- **Exercise brief**
Repeat all of the records exactly, leaving out the pictures.

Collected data
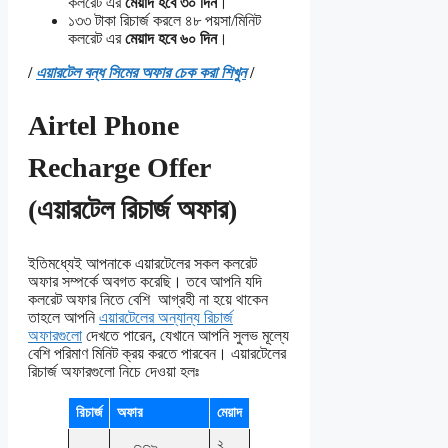
কলরেট এর
মেয়াদ হবে ৩০ দিন
।
১৩৩ টাকা রিচার্জ করলে ৪৮ পয়সা/মিনিট
কলরেট এর
মেয়াদ হবে ৬০ দিন
।
/
এয়ারটেল বন্ধ সিমের অফার চেক করা শিখুন
/
Airtel Phone
Recharge Offer
(এয়ারটেল রিচার্জ অফার)
ইতিমধ্যেই আপনাকে এয়ারটেলের সকল কলরেট
অফার সম্পর্কে অবগত করেছি। তবে আপনি যদি
কলরেট অফার নিতে বেশি আগ্রহী না হয়ে থাকেন
তাহলে আপনি
এয়ারটেলের অন্যান্য রিচার্জ
অফারগুলো
দেখতে পারেন, যেখানে আপনি সুলভ মূল্যে
বেশি পরিমাণ মিনিট ক্রয় করতে পারবেন। এয়ারটেলের
রিচার্জ অফারগুলো নিচে দেওয়া হলঃ
রিচার্জ
অফার
মেয়াদ
২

- **Answer to the exercise**
কলরেট এর
মেয়াদ হবে ৩০ দিন
।
১৩৩ টাকা রিচার্জ করলে ৪৮ পয়সা/মিনিট
কলরেট এর
মেয়াদ হবে ৬০ দিন
।
/
এয়ারটেল বন্ধ সিমের অফার চেক করা শিখুন
/
Airtel Phone
Recharge Offer
(এয়ারটেল রিচার্জ অফার)
ইতিমধ্যেই আপনাকে এয়ারটেলের সকল কলরেট
অফার সম্পর্কে অবগত করেছি। তবে আপনি যদি
কলরেট অফার নিতে বেশি আগ্রহী না হয়ে থাকেন
তাহলে আপনি
এয়ারটেলের অন্যান্য রিচার্জ
অফারগুলো
দেখতে পারেন, যেখানে আপনি সুলভ মূল্যে
বেশি পরিমাণ মিনিট ক্রয় করতে পারবেন। এয়ারটেলের
রিচার্জ অফারগুলো নিচে দেওয়া হলঃ
রিচার্জ
অফার
মেয়াদ
২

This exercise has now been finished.